Required work
Starting at the line that holds "The image size is (1280, 969)." and stopping at the line that holds "The width and height of the screenshot is (1568, 1006).", restate the records below word for word, with both of those lines included.

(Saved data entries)
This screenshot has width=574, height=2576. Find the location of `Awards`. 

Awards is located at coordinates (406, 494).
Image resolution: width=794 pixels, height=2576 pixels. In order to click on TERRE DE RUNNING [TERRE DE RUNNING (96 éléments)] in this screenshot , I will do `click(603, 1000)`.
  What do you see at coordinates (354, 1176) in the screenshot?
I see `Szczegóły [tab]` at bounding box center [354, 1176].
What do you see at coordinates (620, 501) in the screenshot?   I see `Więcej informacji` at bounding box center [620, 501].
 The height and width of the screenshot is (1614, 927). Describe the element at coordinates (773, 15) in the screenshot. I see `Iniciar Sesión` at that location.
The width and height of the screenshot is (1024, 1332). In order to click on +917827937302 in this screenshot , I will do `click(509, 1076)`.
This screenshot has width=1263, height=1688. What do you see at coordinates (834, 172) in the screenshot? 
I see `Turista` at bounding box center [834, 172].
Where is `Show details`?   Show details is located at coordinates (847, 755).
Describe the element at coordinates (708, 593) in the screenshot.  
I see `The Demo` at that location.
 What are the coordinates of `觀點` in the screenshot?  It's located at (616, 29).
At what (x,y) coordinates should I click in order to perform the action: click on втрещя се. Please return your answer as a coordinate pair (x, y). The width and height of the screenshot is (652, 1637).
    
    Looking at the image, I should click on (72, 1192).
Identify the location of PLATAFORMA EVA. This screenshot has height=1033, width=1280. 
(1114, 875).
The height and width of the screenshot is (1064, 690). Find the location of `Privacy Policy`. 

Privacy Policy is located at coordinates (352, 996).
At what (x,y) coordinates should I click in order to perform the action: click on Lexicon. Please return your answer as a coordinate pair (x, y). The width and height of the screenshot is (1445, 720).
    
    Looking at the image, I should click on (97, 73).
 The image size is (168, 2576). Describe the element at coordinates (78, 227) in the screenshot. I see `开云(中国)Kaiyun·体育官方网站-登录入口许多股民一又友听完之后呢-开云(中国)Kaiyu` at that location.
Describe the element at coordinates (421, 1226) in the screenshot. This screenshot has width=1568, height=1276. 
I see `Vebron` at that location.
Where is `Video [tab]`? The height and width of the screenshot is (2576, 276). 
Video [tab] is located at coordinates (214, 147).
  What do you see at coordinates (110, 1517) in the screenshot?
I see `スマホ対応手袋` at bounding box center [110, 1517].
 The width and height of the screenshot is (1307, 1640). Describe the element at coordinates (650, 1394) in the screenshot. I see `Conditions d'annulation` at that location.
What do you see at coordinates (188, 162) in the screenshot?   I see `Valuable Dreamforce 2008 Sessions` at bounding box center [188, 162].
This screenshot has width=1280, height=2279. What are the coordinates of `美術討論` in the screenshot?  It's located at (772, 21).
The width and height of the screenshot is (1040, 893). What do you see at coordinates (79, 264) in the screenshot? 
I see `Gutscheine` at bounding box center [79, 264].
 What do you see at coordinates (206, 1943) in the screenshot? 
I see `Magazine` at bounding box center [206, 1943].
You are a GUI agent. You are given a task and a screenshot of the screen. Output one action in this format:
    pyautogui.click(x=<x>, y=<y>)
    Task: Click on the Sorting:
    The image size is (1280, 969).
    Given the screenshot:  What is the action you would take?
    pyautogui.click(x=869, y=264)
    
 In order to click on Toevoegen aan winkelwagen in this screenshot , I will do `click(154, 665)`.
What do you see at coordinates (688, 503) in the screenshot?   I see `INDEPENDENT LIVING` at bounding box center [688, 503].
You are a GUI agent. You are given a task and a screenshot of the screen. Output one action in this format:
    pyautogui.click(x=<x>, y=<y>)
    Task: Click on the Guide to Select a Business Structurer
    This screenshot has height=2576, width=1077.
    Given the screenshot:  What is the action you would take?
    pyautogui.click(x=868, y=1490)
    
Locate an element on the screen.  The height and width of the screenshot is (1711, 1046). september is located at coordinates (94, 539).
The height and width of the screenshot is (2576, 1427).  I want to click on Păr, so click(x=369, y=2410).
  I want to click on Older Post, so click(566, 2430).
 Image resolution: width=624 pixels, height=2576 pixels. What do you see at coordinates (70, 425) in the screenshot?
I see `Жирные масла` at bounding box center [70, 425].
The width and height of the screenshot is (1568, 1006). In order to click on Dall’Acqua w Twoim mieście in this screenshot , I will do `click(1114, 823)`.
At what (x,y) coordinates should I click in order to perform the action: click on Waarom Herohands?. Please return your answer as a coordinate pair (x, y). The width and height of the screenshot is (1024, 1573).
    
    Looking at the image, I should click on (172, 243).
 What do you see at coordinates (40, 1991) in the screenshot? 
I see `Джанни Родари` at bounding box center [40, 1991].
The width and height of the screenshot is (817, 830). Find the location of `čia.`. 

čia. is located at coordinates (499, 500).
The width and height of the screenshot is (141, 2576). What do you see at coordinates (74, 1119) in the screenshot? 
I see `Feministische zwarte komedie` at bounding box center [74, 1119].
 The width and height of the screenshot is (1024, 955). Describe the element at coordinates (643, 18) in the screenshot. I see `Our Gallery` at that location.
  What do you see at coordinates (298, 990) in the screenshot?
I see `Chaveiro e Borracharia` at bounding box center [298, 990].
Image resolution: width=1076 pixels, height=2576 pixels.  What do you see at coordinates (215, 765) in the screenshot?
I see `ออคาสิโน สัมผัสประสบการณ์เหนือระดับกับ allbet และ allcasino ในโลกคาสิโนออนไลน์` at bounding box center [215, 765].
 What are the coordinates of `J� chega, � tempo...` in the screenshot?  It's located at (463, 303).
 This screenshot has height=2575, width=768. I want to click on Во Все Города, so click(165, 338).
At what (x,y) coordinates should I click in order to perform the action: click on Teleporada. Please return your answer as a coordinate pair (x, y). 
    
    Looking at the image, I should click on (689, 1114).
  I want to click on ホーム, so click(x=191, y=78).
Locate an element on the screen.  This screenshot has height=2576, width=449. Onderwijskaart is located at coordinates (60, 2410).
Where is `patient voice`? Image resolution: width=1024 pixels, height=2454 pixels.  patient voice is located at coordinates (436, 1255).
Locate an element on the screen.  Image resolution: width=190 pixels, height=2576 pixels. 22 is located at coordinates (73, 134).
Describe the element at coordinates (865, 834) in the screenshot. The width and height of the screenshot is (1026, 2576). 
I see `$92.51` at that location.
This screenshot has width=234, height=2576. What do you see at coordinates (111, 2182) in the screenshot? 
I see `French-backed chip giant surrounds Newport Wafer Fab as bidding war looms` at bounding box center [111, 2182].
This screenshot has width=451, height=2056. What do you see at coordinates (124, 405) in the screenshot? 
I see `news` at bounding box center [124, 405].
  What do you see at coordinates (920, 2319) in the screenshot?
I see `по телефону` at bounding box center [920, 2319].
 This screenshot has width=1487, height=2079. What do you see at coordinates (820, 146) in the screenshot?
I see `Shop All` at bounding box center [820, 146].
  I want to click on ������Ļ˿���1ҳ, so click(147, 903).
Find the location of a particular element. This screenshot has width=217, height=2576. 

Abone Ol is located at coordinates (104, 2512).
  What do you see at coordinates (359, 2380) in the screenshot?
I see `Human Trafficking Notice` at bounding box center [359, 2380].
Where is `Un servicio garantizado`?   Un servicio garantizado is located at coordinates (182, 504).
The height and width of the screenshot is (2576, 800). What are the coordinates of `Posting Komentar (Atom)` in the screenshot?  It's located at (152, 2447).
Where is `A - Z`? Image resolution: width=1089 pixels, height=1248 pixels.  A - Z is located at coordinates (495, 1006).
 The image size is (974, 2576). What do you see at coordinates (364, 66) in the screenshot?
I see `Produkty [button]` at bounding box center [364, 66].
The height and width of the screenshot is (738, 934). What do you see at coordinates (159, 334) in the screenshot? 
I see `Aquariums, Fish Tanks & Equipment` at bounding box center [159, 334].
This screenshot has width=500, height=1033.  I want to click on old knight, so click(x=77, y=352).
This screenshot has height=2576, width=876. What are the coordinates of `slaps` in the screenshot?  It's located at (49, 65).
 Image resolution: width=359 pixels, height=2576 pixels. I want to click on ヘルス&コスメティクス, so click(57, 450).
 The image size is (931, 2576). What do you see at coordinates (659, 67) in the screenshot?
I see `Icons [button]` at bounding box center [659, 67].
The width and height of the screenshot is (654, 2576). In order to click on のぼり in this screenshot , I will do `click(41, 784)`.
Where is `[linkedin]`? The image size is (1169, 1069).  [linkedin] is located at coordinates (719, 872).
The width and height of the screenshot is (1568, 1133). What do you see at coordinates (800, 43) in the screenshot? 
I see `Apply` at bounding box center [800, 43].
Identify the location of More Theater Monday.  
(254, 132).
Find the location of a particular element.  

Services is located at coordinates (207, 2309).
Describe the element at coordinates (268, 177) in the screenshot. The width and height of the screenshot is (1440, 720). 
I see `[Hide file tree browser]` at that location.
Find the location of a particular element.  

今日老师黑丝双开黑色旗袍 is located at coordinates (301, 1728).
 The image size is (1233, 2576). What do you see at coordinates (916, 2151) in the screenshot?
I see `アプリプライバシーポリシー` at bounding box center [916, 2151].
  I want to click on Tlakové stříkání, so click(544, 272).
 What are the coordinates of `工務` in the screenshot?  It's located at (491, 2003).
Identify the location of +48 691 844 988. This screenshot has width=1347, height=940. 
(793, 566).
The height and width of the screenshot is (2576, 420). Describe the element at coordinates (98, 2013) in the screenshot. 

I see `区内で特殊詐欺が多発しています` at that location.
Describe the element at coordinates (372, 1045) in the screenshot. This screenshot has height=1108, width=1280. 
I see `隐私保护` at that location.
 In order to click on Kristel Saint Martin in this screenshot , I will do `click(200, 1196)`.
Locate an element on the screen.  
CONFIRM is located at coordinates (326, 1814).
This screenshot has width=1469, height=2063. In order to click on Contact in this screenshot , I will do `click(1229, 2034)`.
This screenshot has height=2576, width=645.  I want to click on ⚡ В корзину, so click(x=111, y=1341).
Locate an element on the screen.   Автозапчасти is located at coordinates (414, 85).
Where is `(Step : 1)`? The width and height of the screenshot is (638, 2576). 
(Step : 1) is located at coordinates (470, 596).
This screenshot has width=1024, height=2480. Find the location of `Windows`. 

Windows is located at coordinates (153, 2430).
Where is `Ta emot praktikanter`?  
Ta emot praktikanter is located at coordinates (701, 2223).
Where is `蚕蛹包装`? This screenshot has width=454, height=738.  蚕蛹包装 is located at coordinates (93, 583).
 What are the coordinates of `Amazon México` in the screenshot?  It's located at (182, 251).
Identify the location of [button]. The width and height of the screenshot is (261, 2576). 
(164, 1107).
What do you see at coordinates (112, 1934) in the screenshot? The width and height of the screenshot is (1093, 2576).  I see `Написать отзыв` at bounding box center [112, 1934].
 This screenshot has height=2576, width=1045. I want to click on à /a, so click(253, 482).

Result below
    The image size is (1280, 969).
    Given the screenshot:  What is the action you would take?
    pyautogui.click(x=869, y=264)
    
 In order to click on Toevoegen aan winkelwagen in this screenshot , I will do `click(154, 665)`.
What do you see at coordinates (688, 503) in the screenshot?   I see `INDEPENDENT LIVING` at bounding box center [688, 503].
You are a GUI agent. You are given a task and a screenshot of the screen. Output one action in this format:
    pyautogui.click(x=<x>, y=<y>)
    Task: Click on the Guide to Select a Business Structurer
    This screenshot has height=2576, width=1077.
    Given the screenshot:  What is the action you would take?
    pyautogui.click(x=868, y=1490)
    
Locate an element on the screen.  The height and width of the screenshot is (1711, 1046). september is located at coordinates (94, 539).
The height and width of the screenshot is (2576, 1427).  I want to click on Păr, so click(x=369, y=2410).
  I want to click on Older Post, so click(566, 2430).
 Image resolution: width=624 pixels, height=2576 pixels. What do you see at coordinates (70, 425) in the screenshot?
I see `Жирные масла` at bounding box center [70, 425].
The width and height of the screenshot is (1568, 1006). In order to click on Dall’Acqua w Twoim mieście in this screenshot , I will do `click(1114, 823)`.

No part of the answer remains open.